Claudia Carletto - Defendo que lugar de mulher é onde ela quiser. Já passou da hora de suportarmos caladas qualquer forma de discriminação e acredito que precisamos buscar garantias para que mulheres sintam-se seguras e reconhecidas em seus meios de trabalho, nas ruas, nos equipamentos de saúde e quando buscam seus direitos.

 Harley Pacola - O que mais te marcou na sua passagem pela secretaria de Direitos Humanos?

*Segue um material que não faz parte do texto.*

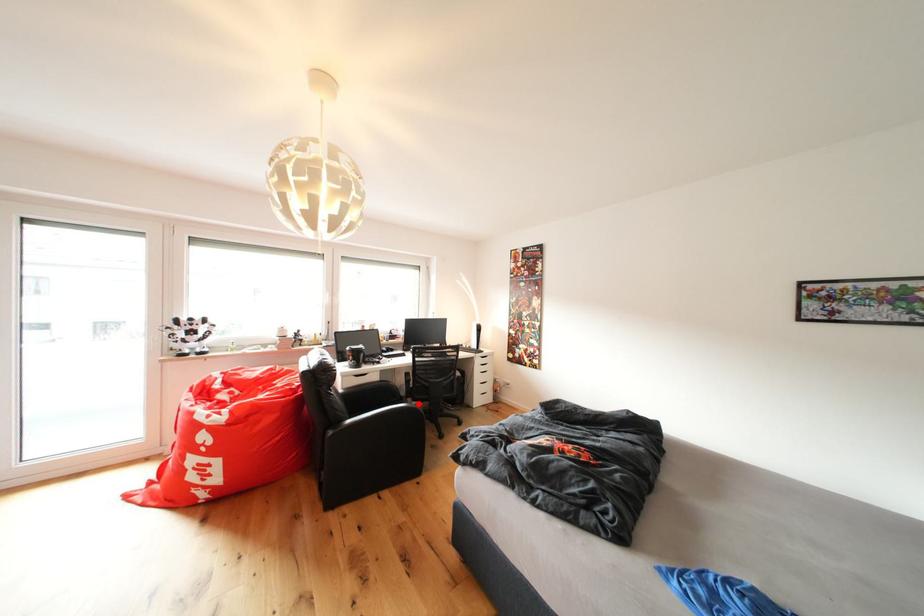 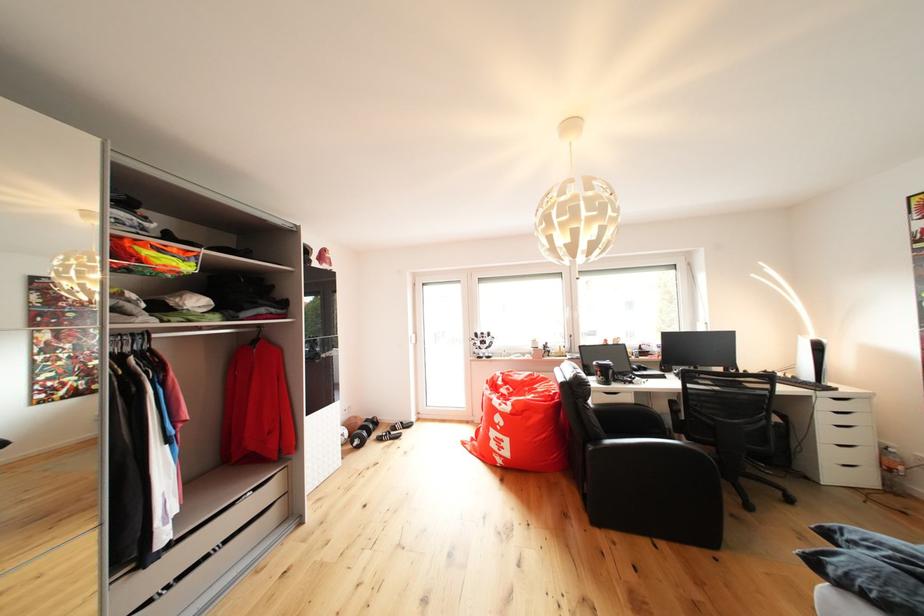 Question: I am providing you with two images of the same scene from different viewpoints. Given a red point in image1, look at the same physical point in image2. Is it:

Choices:
 (A) Closer to the viewpoint
 (B) Farther from the viewpoint

Answer: (A) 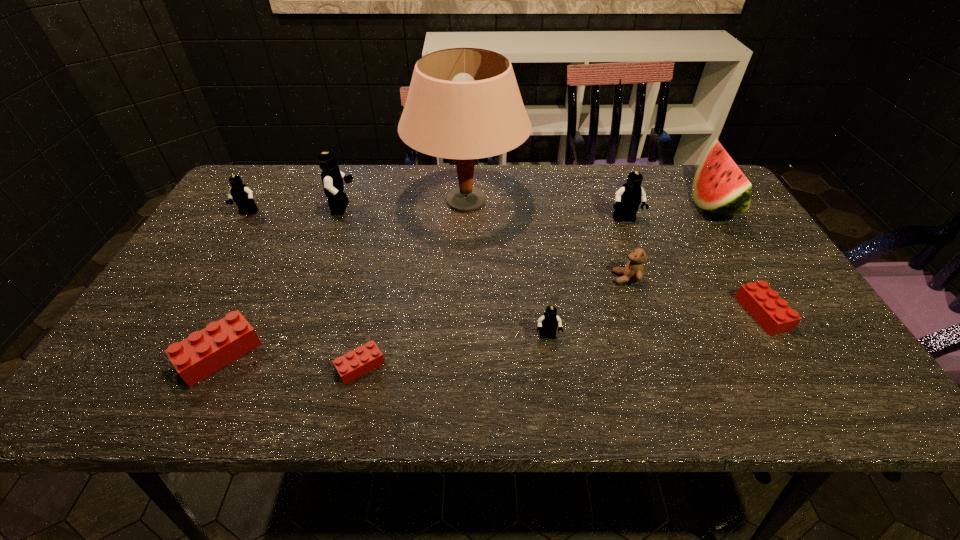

Claudia Carletto - A oportunidade de traçar o perfil socioeconômico das mulheres vítimas de violência doméstica na cidade de São Paulo. Como muitas outras questões, essa situação se agravou com a pandemia do Covid-19 e foi chocante observar o quanto a violência contra a mulher é universal, no pior dos sentidos. Os crimes contra a integridade da mulher estão em todas as esferas, e foi preciso que nos debruçássemos sobre os números para enfrentar esse importante problema de saúde e segurança pública, que afeta ainda a economia e pode marcar de forma traumática famílias inteiras, chegando por vezes a mais de uma geração. Sabemos que a violência contra a mulher tende a aumentar, e insisto que não ignoremos nem aquele que muitos dizem ser "apenas" violências menores. Listamos 27 ciclos de violência para ajudar a mulher a reconhecer o sinal mais mínimo e buscar ajuda no melhor momento para evitar desfechos piores. Esses ciclos podem começar com piadas ofensivas e terminar em mutilação e morte. É importante, porém, que tenhamos em mente que não há regras ou padrões estabelecidos, e não é possível prever os próximos passos de uma pessoa que agride uma mulher. É preciso agir, repito, ao menor sinal de violência.